= 1595 in science =

The year 1595 in science and technology involved some significant events, some of which are listed here.

==Chemistry==
- Andreas Libavius publishes Opera omnia medico-chymica.

==Exploration==
- July 21 – A Spanish expedition led by Álvaro de Mendaña de Neira makes the first European landing in Polynesia, on the Marquesas Islands.
- Sir Walter Raleigh explores Guyana and eastern Venezuela.

==Mathematics==
- Bartholomaeus Pitiscus publishes Trigonometria: sive de solutione triangulorum tractatus brevis et perspicuus in Heidelberg, introducing the term trigonometry to Western European languages.

==Medicine==
- 1595–1596 – Scipione (Girolamo) Mercurio publishes La commare o riccoglitrice ("The midwife"), the first text to advocate a Caesarean section on the living in cases of a contracted long pelvis.
- A first chair of medicine is created at Uppsala in Sweden.

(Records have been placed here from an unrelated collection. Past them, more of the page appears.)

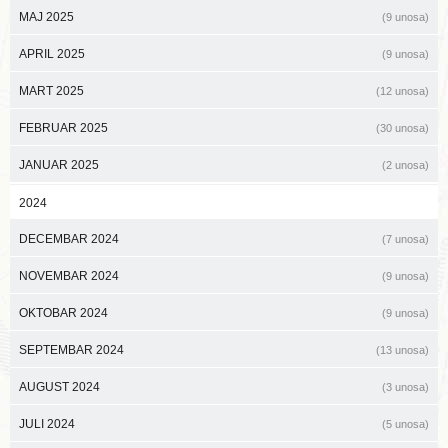
MAJ 2025
(9 unosa)
APRIL 2025
(9 unosa)
MART 2025
(12 unosa)
FEBRUAR 2025
(30 unosa)
JANUAR 2025
(2 unosa)
2024
DECEMBAR 2024
(7 unosa)
NOVEMBAR 2024
(9 unosa)
OKTOBAR 2024
(9 unosa)
SEPTEMBAR 2024
(13 unosa)
AUGUST 2024
(3 unosa)
JULI 2024
(5 unosa)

It will remain vacant until the appointment, in 1613, of Johannes Chesnecopherus.

==Technology==
- Hull of first fluyt laid in the Dutch Republic.

==Births==
- June 13 – Jan Marek Marci, Bohemian physician (died 1667).
- Cornelius Vermuyden, Dutch drainage engineer (died 1677).

==Deaths==
- August 24 – Thomas Digges, English astronomer (born 1546).
- November 12 – Sir John Hawkins, English navigator (born 1532) (at sea).